======== Dataset entries ========

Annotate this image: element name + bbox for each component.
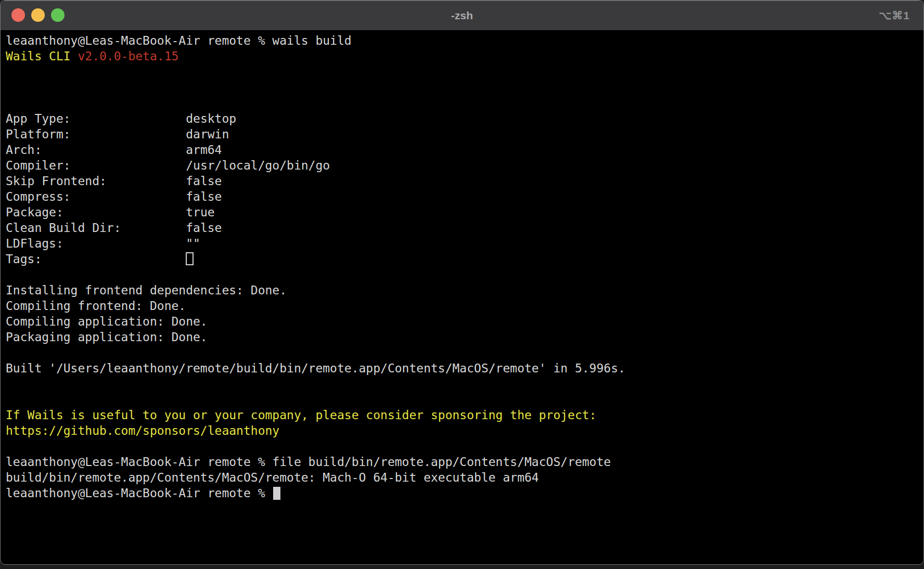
config-value: false xyxy=(186,174,222,188)
config-value: true xyxy=(186,205,214,219)
config-label: Arch: xyxy=(6,143,186,157)
terminal-line xyxy=(6,438,923,454)
terminal-line: Platform: darwin xyxy=(6,126,923,142)
terminal-line xyxy=(6,392,923,407)
terminal-line xyxy=(6,95,923,111)
terminal-line: Compiling application: Done. xyxy=(6,314,923,329)
config-label: Clean Build Dir: xyxy=(6,221,186,235)
terminal-line: App Type: desktop xyxy=(6,111,923,126)
terminal-line: leaanthony@Leas-MacBook-Air remote % xyxy=(6,485,923,501)
config-value: /usr/local/go/bin/go xyxy=(186,159,330,172)
window-title: -zsh xyxy=(1,1,923,30)
terminal-text-segment: Installing frontend dependencies: Done. xyxy=(6,283,287,297)
keyboard-shortcut-badge: ⌥⌘1 xyxy=(879,1,910,30)
terminal-line: Skip Frontend: false xyxy=(6,173,923,189)
config-label: Compiler: xyxy=(6,159,186,172)
terminal-cursor xyxy=(273,487,280,500)
terminal-line: build/bin/remote.app/Contents/MacOS/remo… xyxy=(6,470,923,485)
terminal-line xyxy=(6,64,923,80)
terminal-text-segment: If Wails is useful to you or your compan… xyxy=(6,408,596,422)
config-label: App Type: xyxy=(6,112,186,125)
terminal-line: LDFlags: "" xyxy=(6,236,923,251)
terminal-text-segment: leaanthony@Leas-MacBook-Air remote % wai… xyxy=(6,34,352,47)
terminal-line: Tags: xyxy=(6,251,923,267)
terminal-text-segment: v2.0.0-beta.15 xyxy=(78,49,178,63)
terminal-line: Compiler: /usr/local/go/bin/go xyxy=(6,158,923,173)
terminal-text-segment: Packaging application: Done. xyxy=(6,330,208,344)
terminal-text-segment: build/bin/remote.app/Contents/MacOS/remo… xyxy=(6,471,539,484)
terminal-line: Compiling frontend: Done. xyxy=(6,298,923,314)
minimize-button[interactable] xyxy=(31,8,45,22)
terminal-line xyxy=(6,376,923,392)
config-value: false xyxy=(186,221,222,235)
terminal-text-segment: Wails CLI xyxy=(6,49,78,63)
terminal-text-segment: Built '/Users/leaanthony/remote/build/bi… xyxy=(6,361,625,375)
terminal-window: -zsh ⌥⌘1 leaanthony@Leas-MacBook-Air rem… xyxy=(0,0,924,565)
terminal-line: Built '/Users/leaanthony/remote/build/bi… xyxy=(6,360,923,376)
terminal-text-segment: Compiling application: Done. xyxy=(6,315,208,328)
terminal-line: Wails CLI v2.0.0-beta.15 xyxy=(6,48,923,64)
terminal-text-segment: https://github.com/sponsors/leaanthony xyxy=(6,424,279,437)
config-label: Package: xyxy=(6,205,186,219)
terminal-text-segment: Compiling frontend: Done. xyxy=(6,299,186,313)
terminal-line: leaanthony@Leas-MacBook-Air remote % fil… xyxy=(6,454,923,470)
empty-box-glyph xyxy=(186,252,194,265)
terminal-line xyxy=(6,267,923,282)
config-label: Platform: xyxy=(6,127,186,141)
zoom-button[interactable] xyxy=(51,8,65,22)
config-label: LDFlags: xyxy=(6,237,186,250)
titlebar[interactable]: -zsh ⌥⌘1 xyxy=(1,1,923,30)
config-value: darwin xyxy=(186,127,229,141)
config-value: desktop xyxy=(186,112,236,125)
terminal-line: Compress: false xyxy=(6,189,923,204)
config-value: "" xyxy=(186,237,200,250)
terminal-line: If Wails is useful to you or your compan… xyxy=(6,407,923,423)
terminal-line: Package: true xyxy=(6,204,923,220)
close-button[interactable] xyxy=(11,8,25,22)
terminal-text-segment: leaanthony@Leas-MacBook-Air remote % xyxy=(6,486,272,500)
terminal-line: leaanthony@Leas-MacBook-Air remote % wai… xyxy=(6,33,923,48)
config-value: false xyxy=(186,190,222,203)
config-value: arm64 xyxy=(186,143,222,157)
config-label: Skip Frontend: xyxy=(6,174,186,188)
terminal-output[interactable]: leaanthony@Leas-MacBook-Air remote % wai… xyxy=(1,30,923,501)
terminal-line: Arch: arm64 xyxy=(6,142,923,158)
traffic-lights xyxy=(11,8,65,22)
terminal-text-segment: leaanthony@Leas-MacBook-Air remote % fil… xyxy=(6,455,611,469)
terminal-line xyxy=(6,345,923,360)
terminal-line: https://github.com/sponsors/leaanthony xyxy=(6,423,923,438)
terminal-line: Packaging application: Done. xyxy=(6,329,923,345)
config-label: Compress: xyxy=(6,190,186,203)
terminal-line: Installing frontend dependencies: Done. xyxy=(6,282,923,298)
terminal-line: Clean Build Dir: false xyxy=(6,220,923,236)
terminal-line xyxy=(6,80,923,95)
config-label: Tags: xyxy=(6,252,186,266)
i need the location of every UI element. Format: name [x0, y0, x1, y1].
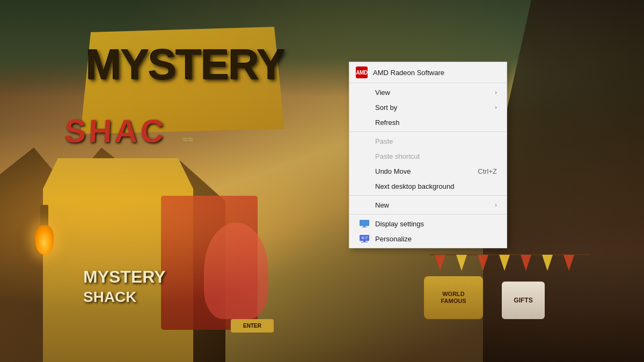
menu-item-refresh[interactable]: Refresh	[349, 115, 507, 130]
undo-move-label: Undo Move	[375, 167, 411, 175]
display-settings-icon	[359, 219, 370, 228]
view-arrow: ›	[495, 89, 497, 95]
svg-rect-16	[363, 241, 365, 242]
menu-section-new: New ›	[349, 195, 507, 214]
menu-item-personalize[interactable]: Personalize	[349, 231, 507, 246]
undo-move-icon	[359, 167, 370, 175]
menu-item-paste: Paste	[349, 134, 507, 149]
display-icon-svg	[360, 220, 369, 227]
personalize-label: Personalize	[375, 235, 412, 243]
mystery-text-small: MYSTERY	[83, 267, 166, 287]
svg-rect-8	[360, 220, 369, 226]
menu-item-new[interactable]: New ›	[349, 197, 507, 212]
paste-shortcut-label: Paste shortcut	[375, 152, 420, 160]
sort-by-icon	[359, 103, 370, 112]
menu-item-new-left: New	[359, 201, 389, 209]
svg-marker-2	[456, 255, 467, 271]
desktop-background: MYSTERY SHAC ≈≈ MYSTERY SHACK WORLDFAMOU…	[0, 0, 644, 362]
personalize-icon-svg	[360, 235, 369, 242]
menu-item-sort-by[interactable]: Sort by ›	[349, 100, 507, 115]
menu-item-paste-shortcut-left: Paste shortcut	[359, 152, 420, 160]
bunting-flags	[429, 249, 590, 282]
menu-item-display-settings[interactable]: Display settings	[349, 216, 507, 231]
shack-text-small: SHACK	[83, 289, 137, 306]
svg-marker-7	[564, 255, 574, 271]
menu-item-personalize-left: Personalize	[359, 234, 412, 243]
menu-item-refresh-left: Refresh	[359, 118, 400, 127]
context-menu-header: AMD AMD Radeon Software	[349, 62, 507, 83]
view-label: View	[375, 88, 390, 97]
menu-section-top: View › Sort by › Refresh	[349, 83, 507, 131]
next-desktop-bg-label: Next desktop background	[375, 182, 454, 190]
gifts-text: GIFTS	[514, 297, 532, 304]
amd-icon: AMD	[356, 67, 368, 78]
next-desktop-bg-icon	[359, 182, 370, 190]
menu-item-undo-move[interactable]: Undo Move Ctrl+Z	[349, 164, 507, 179]
svg-rect-11	[360, 235, 369, 241]
personalize-icon	[359, 234, 370, 243]
refresh-icon	[359, 118, 370, 127]
svg-rect-10	[362, 227, 367, 227]
display-settings-label: Display settings	[375, 220, 424, 228]
enter-text: ENTER	[243, 323, 261, 329]
world-famous-sign: WORLDFAMOUS	[424, 276, 483, 319]
enter-sign: ENTER	[231, 319, 274, 333]
menu-item-next-desktop-bg-left: Next desktop background	[359, 182, 454, 190]
birds: ≈≈	[182, 134, 193, 145]
paste-icon	[359, 137, 370, 145]
menu-section-middle: Paste Paste shortcut Undo Move Ctrl+Z Ne…	[349, 131, 507, 195]
svg-rect-13	[365, 237, 368, 238]
svg-marker-5	[521, 255, 531, 271]
menu-item-display-settings-left: Display settings	[359, 219, 424, 228]
menu-item-paste-shortcut: Paste shortcut	[349, 149, 507, 164]
new-label: New	[375, 201, 389, 209]
gifts-sign: GIFTS	[502, 282, 545, 319]
amd-radeon-label: AMD Radeon Software	[373, 69, 444, 77]
svg-marker-3	[478, 255, 488, 271]
menu-item-paste-left: Paste	[359, 137, 393, 145]
new-arrow: ›	[495, 202, 497, 208]
view-icon	[359, 88, 370, 97]
sort-by-arrow: ›	[495, 104, 497, 110]
context-menu: AMD AMD Radeon Software View › Sort by ›…	[349, 62, 507, 248]
menu-item-sort-by-left: Sort by	[359, 103, 397, 112]
svg-rect-15	[361, 242, 368, 242]
menu-item-next-desktop-bg[interactable]: Next desktop background	[349, 179, 507, 194]
svg-rect-9	[363, 226, 365, 227]
new-icon	[359, 201, 370, 209]
svg-marker-6	[542, 255, 553, 271]
shack-text-big: SHAC	[63, 113, 167, 150]
svg-marker-1	[435, 255, 445, 271]
svg-rect-14	[365, 238, 367, 239]
svg-marker-4	[499, 255, 510, 271]
menu-item-undo-move-left: Undo Move	[359, 167, 411, 175]
paste-shortcut-icon	[359, 152, 370, 160]
menu-item-view[interactable]: View ›	[349, 85, 507, 100]
undo-move-shortcut: Ctrl+Z	[478, 167, 497, 175]
lantern	[35, 225, 54, 255]
menu-item-view-left: View	[359, 88, 390, 97]
menu-section-bottom: Display settings Personalize	[349, 214, 507, 248]
paste-label: Paste	[375, 137, 393, 145]
mystery-text-big: MYSTERY	[86, 40, 284, 90]
amd-icon-label: AMD	[356, 70, 367, 76]
svg-point-12	[362, 237, 364, 239]
sort-by-label: Sort by	[375, 104, 397, 112]
world-famous-text: WORLDFAMOUS	[441, 291, 466, 305]
refresh-label: Refresh	[375, 119, 400, 127]
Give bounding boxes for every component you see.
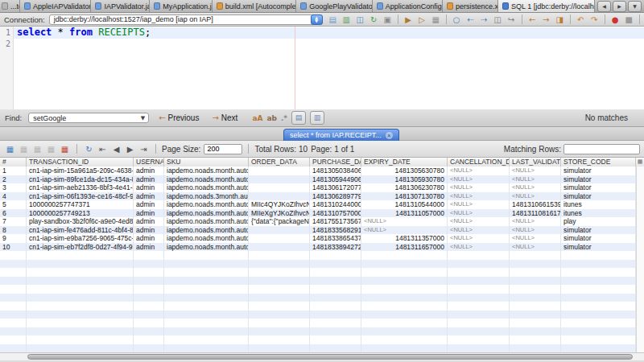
find-next-button[interactable]: → Next <box>208 113 241 123</box>
vertical-scrollbar[interactable] <box>636 167 644 352</box>
column-settings-icon[interactable]: ▦ <box>636 158 644 167</box>
highlight-results-icon[interactable]: ▤ <box>291 111 306 125</box>
cell[interactable]: 2 <box>0 175 27 184</box>
regex-icon[interactable]: .* <box>281 114 287 122</box>
truncate-table-icon[interactable]: ▦ <box>59 143 71 155</box>
find-previous-button[interactable]: ← Previous <box>155 113 202 123</box>
cell[interactable]: 1481310244000 <box>310 200 361 209</box>
results-tab[interactable]: select * from IAP.RECEIPT... × <box>283 129 399 141</box>
cell[interactable]: cn1-iap-sim-aeb21336-8bf3-4e41-b... <box>27 183 134 192</box>
cell[interactable]: 1481305038406 <box>310 167 361 175</box>
close-results-icon[interactable]: × <box>386 132 393 139</box>
editor-tab[interactable]: MyApplication.java× <box>150 0 213 12</box>
cell[interactable]: iapdemo.noads.month.auto <box>164 167 249 175</box>
connection-dropdown-icon[interactable]: ▲▼ <box>311 14 323 25</box>
cell[interactable]: <NULL> <box>448 234 510 243</box>
cell[interactable]: <NULL> <box>510 183 561 192</box>
tab-list-icon[interactable]: ▼ <box>628 1 642 12</box>
open-file-icon[interactable]: ▥ <box>341 14 353 26</box>
column-header[interactable]: STORE_CODE <box>561 158 636 167</box>
column-header[interactable]: USERNAME <box>134 158 164 167</box>
cell[interactable]: <NULL> <box>448 217 510 226</box>
cell[interactable]: admin <box>134 209 164 218</box>
cell[interactable]: <NULL> <box>361 226 448 235</box>
refresh-icon[interactable]: ↻ <box>368 14 380 26</box>
cell[interactable]: admin <box>134 192 164 201</box>
cell[interactable]: cn1-iap-sim-e9ba7256-9065-475c-9... <box>27 234 134 243</box>
cell[interactable]: 1000000257749213 <box>27 209 134 218</box>
code-area[interactable]: select * from RECEIPTS; <box>14 27 644 109</box>
cell[interactable]: itunes <box>561 209 636 218</box>
sql-editor[interactable]: 1 2 select * from RECEIPTS; <box>0 27 644 109</box>
scroll-tabs-left-icon[interactable]: ◀ <box>597 1 611 12</box>
column-header[interactable]: PURCHASE_DATE <box>310 158 361 167</box>
cell[interactable]: <NULL> <box>510 192 561 201</box>
cell[interactable]: 1481311057000 <box>361 209 448 218</box>
cell[interactable]: 1481307130780 <box>361 192 448 201</box>
stop-macro-icon[interactable]: ■ <box>623 14 635 26</box>
horizontal-scrollbar[interactable] <box>0 352 644 360</box>
refresh-results-icon[interactable]: ↻ <box>83 143 95 155</box>
undo-icon[interactable]: ↶ <box>575 14 587 26</box>
editor-tab[interactable]: ApplicationConfig.java× <box>373 0 443 12</box>
editor-tab[interactable]: ...tor× <box>0 0 20 12</box>
cell[interactable]: cn1-iap-sim-eb7f2df8-0d27-4f94-95... <box>27 243 134 252</box>
cell[interactable]: 1481305930780 <box>361 175 448 184</box>
cell[interactable]: simulator <box>561 226 636 235</box>
cell[interactable]: 1481310757000 <box>310 209 361 218</box>
cell[interactable]: iapdemo.noads.month.auto <box>164 217 249 226</box>
cell[interactable]: 10 <box>0 243 27 252</box>
cell[interactable] <box>249 183 310 192</box>
shift-right-icon[interactable]: → <box>540 14 552 26</box>
cell[interactable] <box>249 243 310 252</box>
cell[interactable]: 7 <box>0 217 27 226</box>
cell[interactable]: <NULL> <box>448 209 510 218</box>
goto-icon[interactable]: ↪ <box>506 14 518 26</box>
previous-page-icon[interactable]: ◀ <box>110 143 122 155</box>
cell[interactable]: 3 <box>0 183 27 192</box>
cell[interactable]: 1 <box>0 167 27 175</box>
cell[interactable]: <NULL> <box>448 183 510 192</box>
edit-icon[interactable]: ▣ <box>382 14 394 26</box>
connection-select[interactable]: jdbc:derby://localhost:1527/iap_demo [ia… <box>49 14 323 25</box>
next-page-icon[interactable]: ▶ <box>124 143 136 155</box>
column-header[interactable]: ORDER_DATA <box>249 158 310 167</box>
page-size-input[interactable] <box>204 144 242 154</box>
find-icon[interactable]: ○ <box>451 14 463 26</box>
cell[interactable] <box>249 226 310 235</box>
cell[interactable]: admin <box>134 234 164 243</box>
cell[interactable]: 1481306172077 <box>310 183 361 192</box>
cell[interactable]: 9 <box>0 234 27 243</box>
cell[interactable]: <NULL> <box>361 217 448 226</box>
column-header[interactable]: # <box>0 158 27 167</box>
find-history-dropdown-icon[interactable]: ▼ <box>141 115 148 121</box>
cell[interactable]: admin <box>134 167 164 175</box>
match-case-icon[interactable]: aA <box>252 114 262 122</box>
cell[interactable]: 1481833865437 <box>310 234 361 243</box>
delete-record-icon[interactable]: ▦ <box>18 143 30 155</box>
cell[interactable]: <NULL> <box>448 243 510 252</box>
cell[interactable]: iapdemo.noads.month.auto <box>164 209 249 218</box>
cell[interactable]: itunes <box>561 200 636 209</box>
cell[interactable]: play-sandbox-3b2f0f6c-a9e0-4ed8-b... <box>27 217 134 226</box>
cell[interactable] <box>249 167 310 175</box>
cell[interactable]: <NULL> <box>448 175 510 184</box>
cell[interactable]: 1481306230780 <box>361 183 448 192</box>
cell[interactable]: MIIc4QYJKoZIhvcNAQc... <box>249 200 310 209</box>
cell[interactable]: play <box>561 217 636 226</box>
run-selection-icon[interactable]: ▷ <box>416 14 428 26</box>
editor-tab[interactable]: AppleIAPValidator.java× <box>20 0 91 12</box>
cell[interactable]: 1000000257747371 <box>27 200 134 209</box>
run-sql-icon[interactable]: ▶ <box>402 14 415 26</box>
cell[interactable]: simulator <box>561 183 636 192</box>
cell[interactable]: 1481311081617 <box>510 209 561 218</box>
cell[interactable]: simulator <box>561 192 636 201</box>
scroll-tabs-right-icon[interactable]: ▶ <box>613 1 626 12</box>
cell[interactable]: simulator <box>561 243 636 252</box>
cell[interactable]: simulator <box>561 167 636 175</box>
record-macro-icon[interactable]: ● <box>609 14 621 26</box>
new-file-icon[interactable]: ▤ <box>327 14 339 26</box>
save-icon[interactable]: ◫ <box>354 14 366 26</box>
column-header[interactable]: LAST_VALIDATED <box>510 158 561 167</box>
cell[interactable]: cn1-iap-sim-89fce1da-dc15-434a-81... <box>27 175 134 184</box>
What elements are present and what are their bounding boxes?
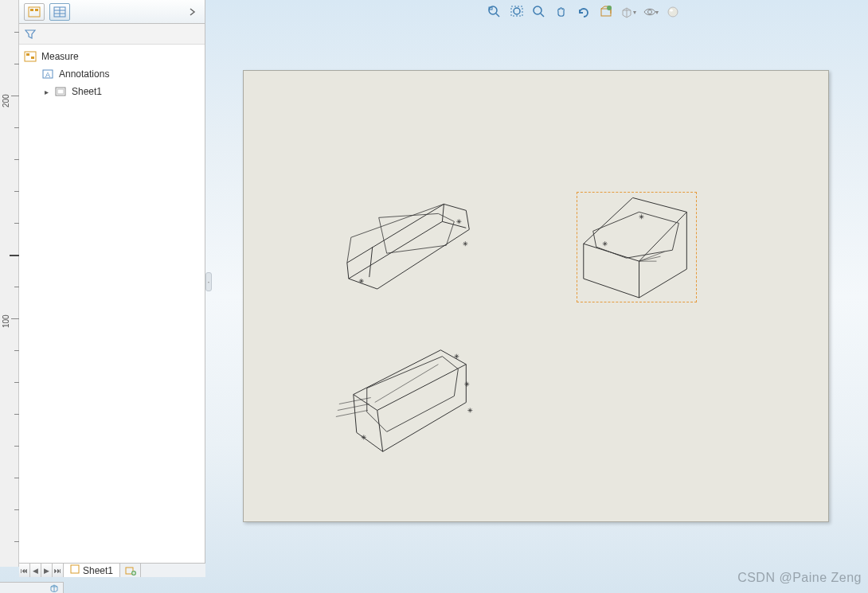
tree-node-annotations[interactable]: A Annotations [19,65,205,83]
add-sheet-button[interactable] [120,564,141,577]
panel-overflow-arrow[interactable] [186,5,200,19]
chevron-right-icon [190,8,196,16]
svg-point-28 [648,10,652,14]
add-sheet-icon [125,566,136,575]
tree-label: Sheet1 [72,86,102,97]
pan-button[interactable] [553,4,570,20]
svg-rect-0 [29,7,40,17]
feature-tree-icon [28,6,41,18]
zoom-to-fit-button[interactable] [508,4,526,20]
zoom-previous-icon [532,5,546,19]
svg-rect-9 [31,57,34,59]
svg-rect-2 [35,9,38,11]
zoom-area-icon [487,5,502,19]
filter-icon[interactable] [24,28,37,41]
hide-show-button[interactable]: ▾ [642,4,659,20]
sheet-nav-next[interactable]: ▶ [41,564,53,577]
ruler-label: 200 [2,94,10,107]
drawing-view-3 [584,197,687,298]
feature-manager-tab[interactable] [24,3,45,21]
sheet-tab-label: Sheet1 [83,565,113,576]
svg-text:A: A [45,71,50,79]
panel-splitter-handle[interactable] [205,272,212,291]
appearance-button[interactable] [664,4,682,20]
dropdown-arrow-icon: ▾ [655,9,659,16]
panel-tab-strip [19,0,205,24]
bottom-left-stub [0,582,64,593]
drawing-icon [24,50,37,63]
display-style-button[interactable]: ▾ [620,4,637,20]
svg-rect-1 [30,9,33,11]
dropdown-arrow-icon: ▾ [633,9,636,16]
filter-row [19,24,205,45]
expander-collapsed-icon[interactable]: ▸ [41,87,51,96]
vertical-ruler: 200 100 [0,0,19,567]
sphere-icon [667,6,679,18]
sheet-nav-prev[interactable]: ◀ [30,564,41,577]
sheet-page-icon [70,564,80,576]
annotations-icon: A [41,68,54,80]
watermark-text: CSDN @Paine Zeng [737,571,862,585]
drawing-sheet[interactable] [243,70,829,522]
section-view-button[interactable] [597,4,615,20]
drawing-views [244,71,828,521]
svg-rect-14 [71,565,79,573]
section-icon [599,5,613,19]
sheet-nav-last[interactable]: ⏭ [53,564,64,577]
ruler-label: 100 [2,314,10,328]
design-tree: Measure A Annotations ▸ Sheet1 [19,45,205,567]
view-toolbar: ▾ ▾ [486,3,682,21]
redo-button[interactable] [575,4,592,20]
svg-point-29 [668,7,678,17]
tree-node-sheet[interactable]: ▸ Sheet1 [19,83,205,100]
svg-line-25 [541,14,544,17]
svg-rect-13 [57,89,64,94]
property-icon [53,6,66,18]
tree-label: Measure [41,51,79,62]
zoom-to-area-button[interactable] [486,4,503,20]
property-manager-tab[interactable] [49,3,70,21]
tree-label: Annotations [59,68,109,80]
sheet-nav-first[interactable]: ⏮ [19,564,30,577]
tree-root-measure[interactable]: Measure [19,48,205,65]
zoom-fit-icon [510,5,524,19]
drawing-view-1 [347,204,469,289]
feature-manager-panel: Measure A Annotations ▸ Sheet1 [19,0,205,567]
drawing-view-2 [336,350,472,452]
sheet-icon [54,85,67,98]
sheet-tab-active[interactable]: Sheet1 [64,564,120,577]
svg-point-30 [670,10,673,12]
svg-point-24 [534,6,542,14]
sheet-tab-bar: ⏮ ◀ ▶ ⏭ Sheet1 [19,563,205,577]
model-cube-icon[interactable] [49,584,60,592]
svg-point-27 [607,6,612,10]
svg-point-23 [514,8,520,14]
pan-icon [554,5,569,19]
redo-icon [577,5,591,19]
zoom-previous-button[interactable] [530,4,548,20]
svg-rect-8 [26,53,29,56]
svg-line-20 [496,14,499,17]
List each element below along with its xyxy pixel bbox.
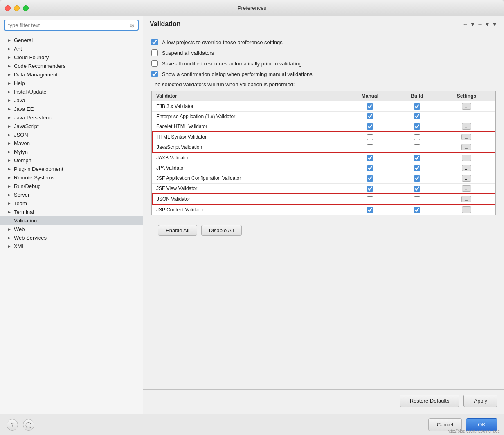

========

# Assignment
Look for the word "window" in the listing above and state how many lines have it; give the number and nothing else.

# Task output
2